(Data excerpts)

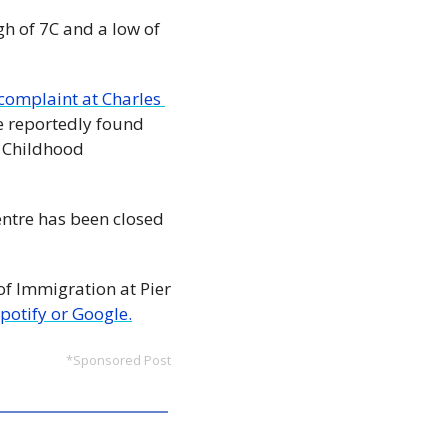
h of 7C and a low of 
omplaint at Charles 
e reportedly found 
 Childhood 
entre has been closed 
 Immigration at Pier 
Spotify or Google.
*Sponsored Post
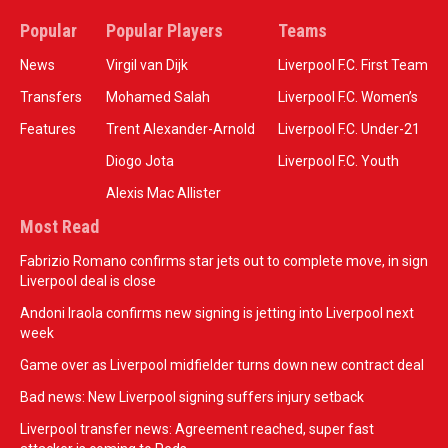
Popular
Popular Players
Teams
News
Virgil van Dijk
Liverpool F.C. First Team
Transfers
Mohamed Salah
Liverpool F.C. Women’s
Features
Trent Alexander-Arnold
Liverpool F.C. Under-21
Diogo Jota
Liverpool F.C. Youth
Alexis Mac Allister
Most Read
Fabrizio Romano confirms star jets out to complete move, in sign
Liverpool deal is close
Andoni Iraola confirms new signing is jetting into Liverpool next
week
Game over as Liverpool midfielder turns down new contract deal
Bad news: New Liverpool signing suffers injury setback
Liverpool transfer news: Agreement reached, super fast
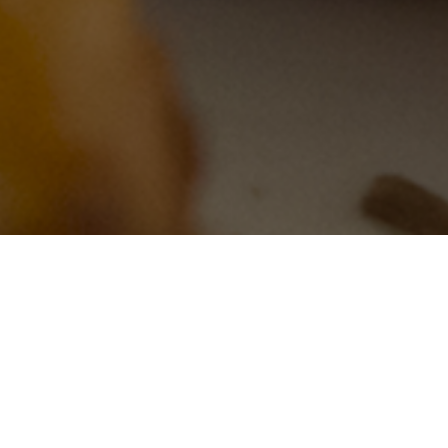
 Roll aka Taylor Ham, Trenton
pple and More at the Lowest P
Shipping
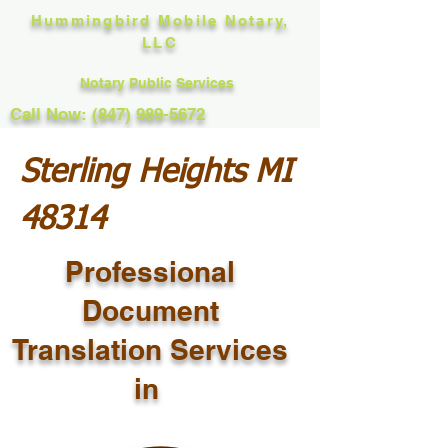
Hummingbird Mobile Notary,
LLC
Notary Public Services
Call Now: (847) 989-5672
Sterling Heights MI
48314
Professional
Document
Translation Services
in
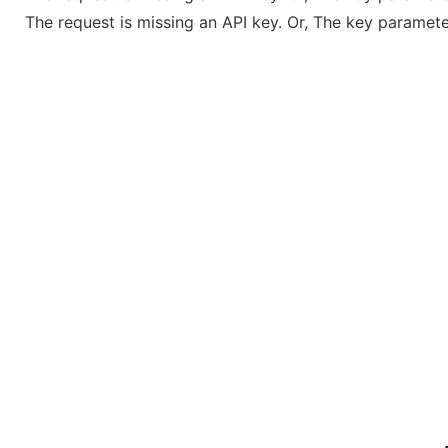
The request is missing an API key. Or, The key parameter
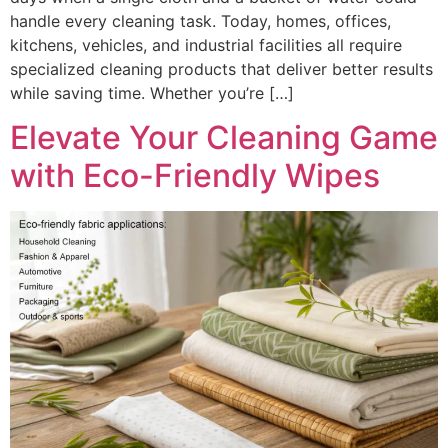
handle every cleaning task. Today, homes, offices,
kitchens, vehicles, and industrial facilities all require
specialized cleaning products that deliver better results
while saving time. Whether you’re […]
Elevate Your Cleaning Game
with Eco-Friendly Wipes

How to complete this task :: In the data above, take the line with "Call Now: (847) 989-5672", the line with "kitchens, vehicles, and", and every line between, and set them down exactly without pictures.

Exercise result ::
Call Now: (847) 989-5672
Sterling Heights MI
48314
Professional
Document
Translation Services
in
The request is missing an API key. Or, The key parameter
handle every cleaning task. Today, homes, offices,
kitchens, vehicles, and industrial facilities all require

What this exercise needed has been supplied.